Back in January, I had a chance to hear and meet Scott Anderson, author of Lawrence in Arabia, at the Jaipur Literature Festival.  Now, as I finally get around to reading the book, I find myself jolted upright by many of its stories and observations.  Here’s a short section (from pages 150-152 in the book) about how an outlying corner of World War I came to symbolize something far larger.  I fear we also see in this section how the implications of those decisions went beyond that moment in history, being formative to the situation in which we find ourselves today.

A perverse mind-set had settled in among the warring European powers by that autumn of 1915.  To understand this mind-set, one had to appreciate the paralysis that held over the larger map of the war. [Here he describes the stalemate on all fronts and the loss of millions of lives.] Given this stunning lack of progress earned at such horrific cost, it might seem reasonable to imagine that the thoughts of the various warring nations would now turn to peace, to trying to find some way out of the mess.  Instead, precisely the opposite was happening.  

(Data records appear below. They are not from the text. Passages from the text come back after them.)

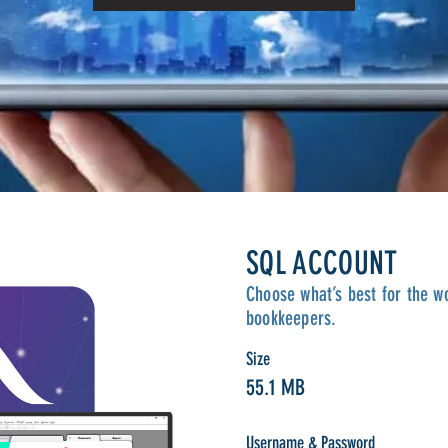
SQL ACCOUNT
Choose what’s best for the w
bookkeepers.
Size
55.1 MB
Username & Password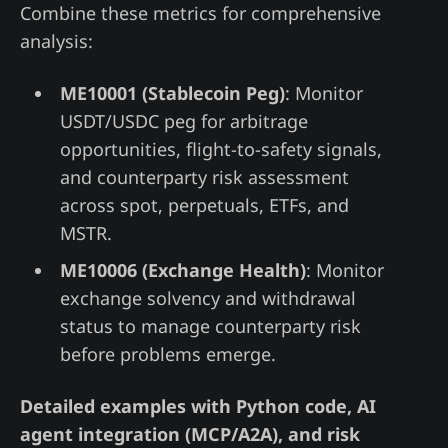
Combine these metrics for comprehensive
analysis:
ME10001 (Stablecoin Peg)
: Monitor
USDT/USDC peg for arbitrage
opportunities, flight-to-safety signals,
and counterparty risk assessment
across spot, perpetuals, ETFs, and
MSTR.
ME10006 (Exchange Health)
: Monitor
exchange solvency and withdrawal
status to manage counterparty risk
before problems emerge.
Detailed examples with Python code, AI
agent integration (MCP/A2A), and risk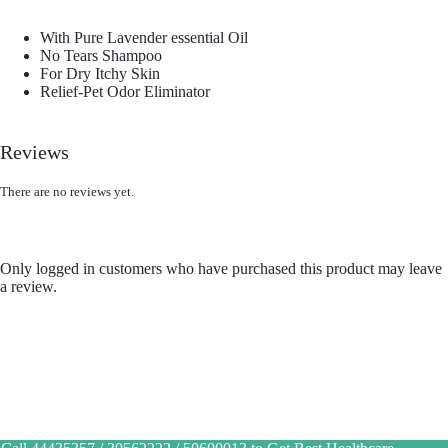
With Pure Lavender essential Oil
No Tears Shampoo
For Dry Itchy Skin
Relief-Pet Odor Eliminator
Reviews
There are no reviews yet.
Only logged in customers who have purchased this product may leave
a review.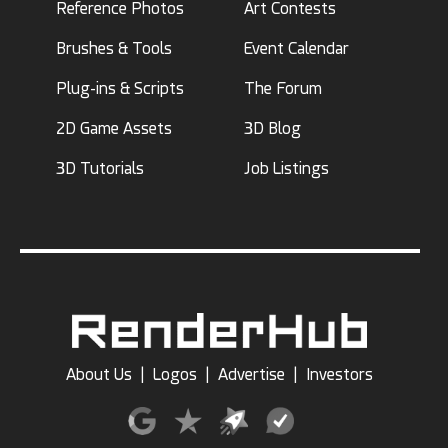
Reference Photos
Art Contests
Brushes & Tools
Event Calendar
Plug-ins & Scripts
The Forum
2D Game Assets
3D Blog
3D Tutorials
Job Listings
About Us
|
Logos
|
Advertise
|
Investors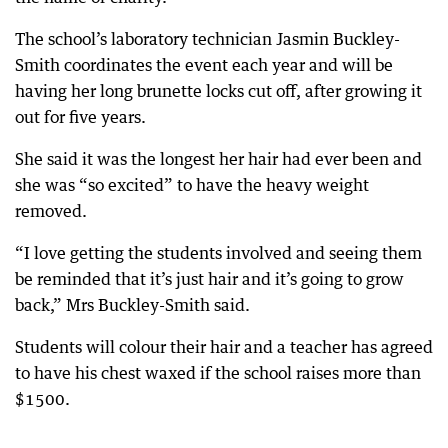
The school’s laboratory technician Jasmin Buckley-
Smith coordinates the event each year and will be
having her long brunette locks cut off, after growing it
out for five years.
She said it was the longest her hair had ever been and
she was “so excited” to have the heavy weight
removed.
“I love getting the students involved and seeing them
be reminded that it’s just hair and it’s going to grow
back,” Mrs Buckley-Smith said.
Students will colour their hair and a teacher has agreed
to have his chest waxed if the school raises more than
$1500.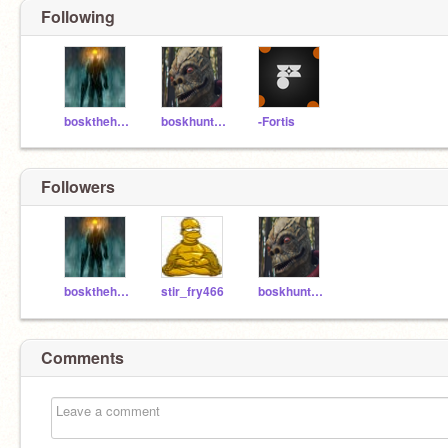
Following
boskthehunter
boskhunterjr
-Fortis
Followers
boskthehunter
stir_fry466
boskhunterjr
Comments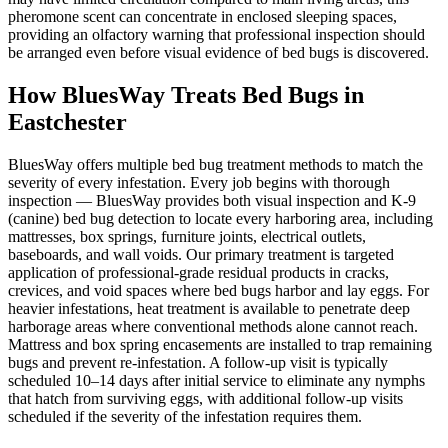
pheromone scent can concentrate in enclosed sleeping spaces,
providing an olfactory warning that professional inspection should
be arranged even before visual evidence of bed bugs is discovered.
How BluesWay Treats Bed Bugs in
Eastchester
BluesWay offers multiple bed bug treatment methods to match the
severity of every infestation. Every job begins with thorough
inspection — BluesWay provides both visual inspection and K-9
(canine) bed bug detection to locate every harboring area, including
mattresses, box springs, furniture joints, electrical outlets,
baseboards, and wall voids. Our primary treatment is targeted
application of professional-grade residual products in cracks,
crevices, and void spaces where bed bugs harbor and lay eggs. For
heavier infestations, heat treatment is available to penetrate deep
harborage areas where conventional methods alone cannot reach.
Mattress and box spring encasements are installed to trap remaining
bugs and prevent re-infestation. A follow-up visit is typically
scheduled 10–14 days after initial service to eliminate any nymphs
that hatch from surviving eggs, with additional follow-up visits
scheduled if the severity of the infestation requires them.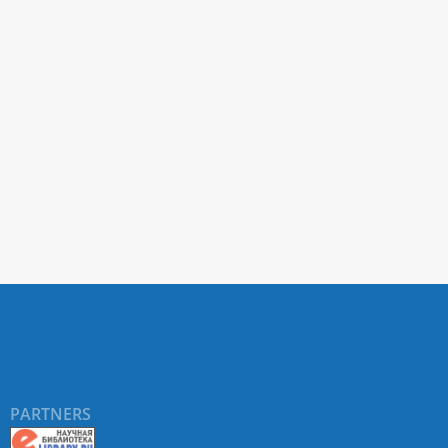
PARTNERS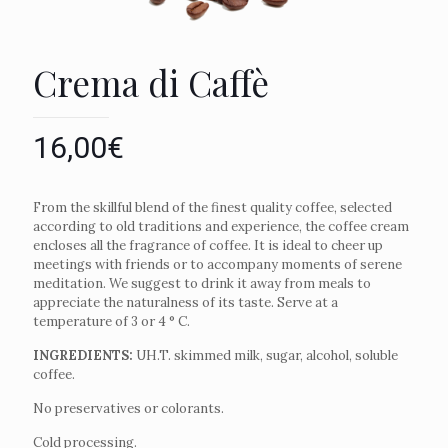
Crema di Caffè
16,00
€
From the skillful blend of the finest quality coffee, selected
according to old traditions and experience, the coffee cream
encloses all the fragrance of coffee. It is ideal to cheer up
meetings with friends or to accompany moments of serene
meditation. We suggest to drink it away from meals to
appreciate the naturalness of its taste. Serve at a
temperature of 3 or 4 ° C.
INGREDIENTS:
UH.T. skimmed milk, sugar, alcohol, soluble
coffee.
No preservatives or colorants.
Cold processing.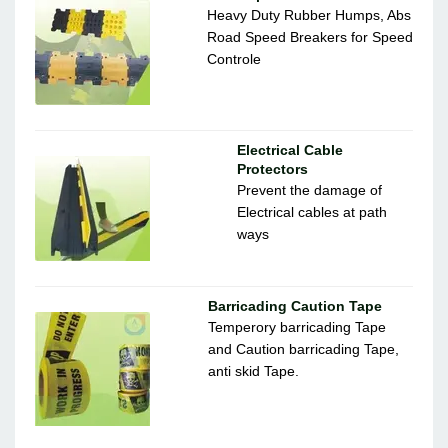
Heavy Duty Rubber Humps, Abs
Road Speed Breakers for Speed
Controle
Electrical Cable
Protectors
Prevent the damage of
Electrical cables at path
ways
Barricading Caution Tape
Temperory barricading Tape
and Caution barricading Tape,
anti skid Tape.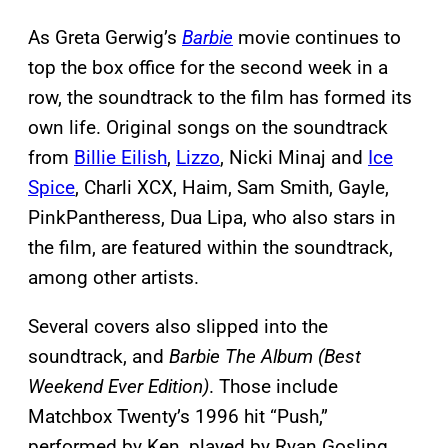
As Greta Gerwig’s
Barbie
movie continues to
top the box office for the second week in a
row, the soundtrack to the film has formed its
own life. Original songs on the soundtrack
from
Billie Eilish
,
Lizzo
, Nicki Minaj and
Ice
Spice
, Charli XCX, Haim, Sam Smith, Gayle,
PinkPantheress, Dua Lipa, who also stars in
the film, are featured within the soundtrack,
among other artists.
Several covers also slipped into the
soundtrack, and
Barbie The Album (Best
Weekend Ever Edition)
. Those include
Matchbox Twenty’s 1996 hit “Push,”
performed by Ken, played by Ryan Gosling,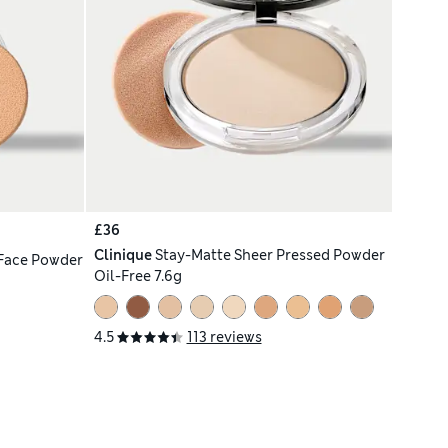
£36
Clinique
Stay-Matte Sheer Pressed Powder
Face Powder
Oil-Free 7.6g
4.5
113 reviews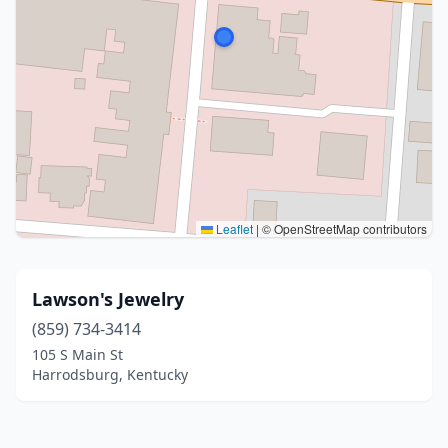
Leaflet
|
© OpenStreetMap contributors
Lawson's Jewelry
(859) 734-3414
105 S Main St
Harrodsburg, Kentucky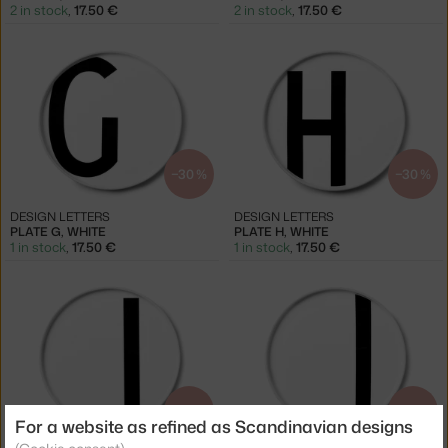
2 in stock
,
17.50 €
2 in stock
,
17.50 €
−30 %
−30 %
DESIGN LETTERS
DESIGN LETTERS
PLATE G, WHITE
PLATE H, WHITE
1 in stock
,
17.50 €
1 in stock
,
17.50 €
−30 %
−30 %
For a website as refined as Scandinavian designs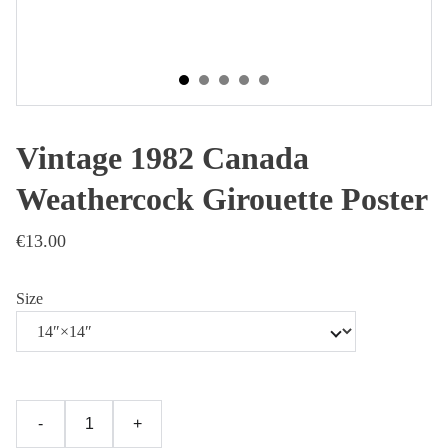
Vintage 1982 Canada
Weathercock Girouette Poster
€13.00
Size
-
+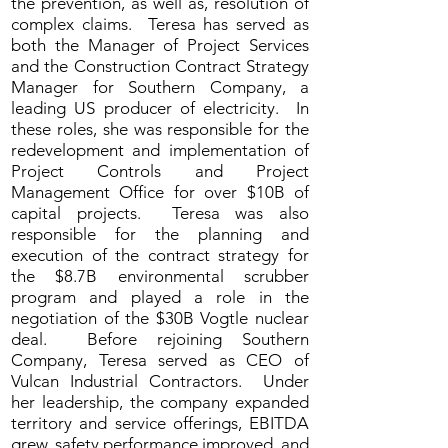
the prevention, as well as, resolution of
complex claims. Teresa has served as
both the Manager of Project Services
and the Construction Contract Strategy
Manager for Southern Company, a
leading US producer of electricity. In
these roles, she was responsible for the
redevelopment and implementation of
Project Controls and Project
Management Office for over $10B of
capital projects. Teresa was also
responsible for the planning and
execution of the contract strategy for
the $8.7B environmental scrubber
program and played a role in the
negotiation of the $30B Vogtle nuclear
deal. Before rejoining Southern
Company, Teresa served as CEO of
Vulcan Industrial Contractors. Under
her leadership, the company expanded
territory and service offerings, EBITDA
grew, safety performance improved, and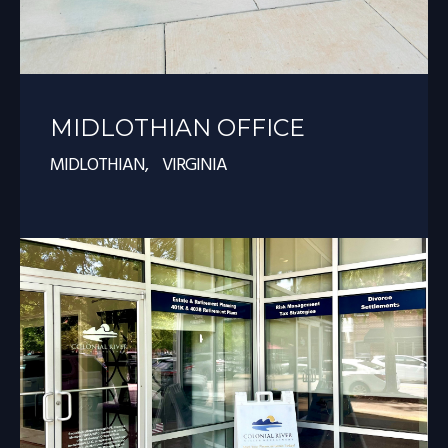
MIDLOTHIAN OFFICE
MIDLOTHIAN, VIRGINIA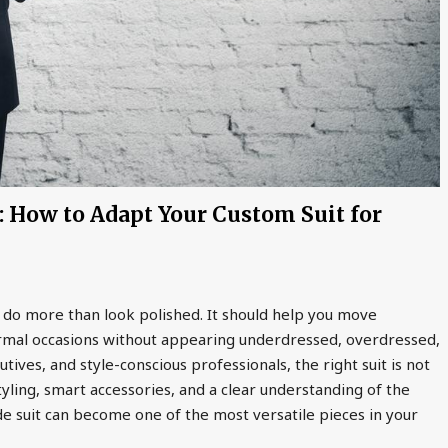
 How to Adapt Your Custom Suit for
 do more than look polished. It should help you move
ormal occasions without appearing underdressed, overdressed,
ives, and style-conscious professionals, the right suit is not
yling, smart accessories, and a clear understanding of the
de suit can become one of the most versatile pieces in your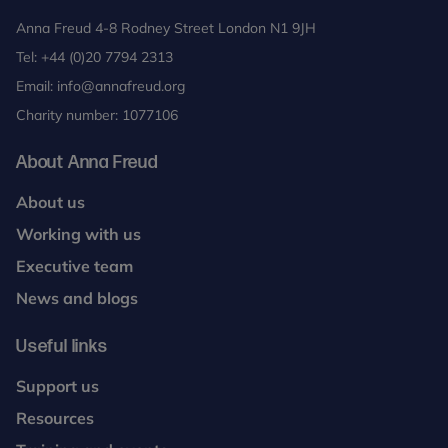
Anna Freud 4-8 Rodney Street London N1 9JH
Tel:
+44 (0)20 7794 2313
Email:
info@annafreud.org
Charity number: 1077106
About Anna Freud
About us
Working with us
Executive team
News and blogs
Useful links
Support us
Resources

It’s a question that has faced peoples and nations at war since the beginning of time, and usually produced a terrible answer: in contemplating all the lives already lost, the treasure squandered, how ever to admit it was for nothing? Since such an admission is unthinkable, and the status quo untenable, the only option left is to escalate.  Thus among the warring states in Europe at the end of 1915 it was no longer a matter of satisfying what had brought them into the conflict in the first place—and in many cases, those reasons had been shockingly trivial—but to expand beyond them, the acceptable terms for peace not lowered, but raised.  The conflict was no longer about playing for small advantage against one’s imperial rivals, but about hobbling them forever, ensuring that they might never again have the capability to wage such a devastating and pointless war.  

But defeating one’s enemies is only half the game; for a war to be truly justifiable one has to materially gain.  In modern European custom, that need had been sated by the payment of war reparations into the victor’s coffers, the grabbing of a disputed province here or there, but that seemed rather picayune in view of this conflict’s costs. Instead, all the slaughter was to be justified by a new golden age of empire, the victors far richer, far grander than before. Naturally, this simply propelled the cycle to its logical, murderous conclusion. When contemplating all to be conferred upon the eventual winners, and all to be taken from the losers, how to possible quit now?
 

No, what was required was greater commitment—more soldiers, more money, more loss—to be redeemed when victory finally came with more territory, more wealth, more power. For the Entente powers of Great Britain, France, and Russia there really was only one place that offered the prospect of redemption on the scale required: the fractured and varied lands of the Ottoman Empire.
 
For all three powers, the war in the Middle East was now to become about satisfying their imperial cravings—desiderata, as it was politely known—they had long harbored.  (For Russia, Constantinople; for France, Syria; for Britain, the land approaches to India, its “jewel in the crown.)

Then there was the religious factor. All three of the principal Entente powers were devoutly Christian nations is 1915, and even after six hundred years it still grated on many that the Christian Holy land lay in Muslim hands.  In carving up the Ottoman Empire there was finally the chance to replay the Crusades to a happier ending.
 
There was a diplomatic need for the allies to codify these imperialist imperatives, leading to the Sykes-Picot Agreement. “In just a few days of meetings in early January 1916, two midlevel diplomats cobbled together a future map of the Middle East,” deciding how these lands were to be divided after the war.

On such arrogance and folly--and on such tenuous strands--were built the foundations for many of today’s problems in a contentious part of the world.

1 comment:

Robert J. Ciolek said...

From Facebook:

Read the book....interesting, learned a great deal and recommend it for anyone interested in the political roots of the present set of problems.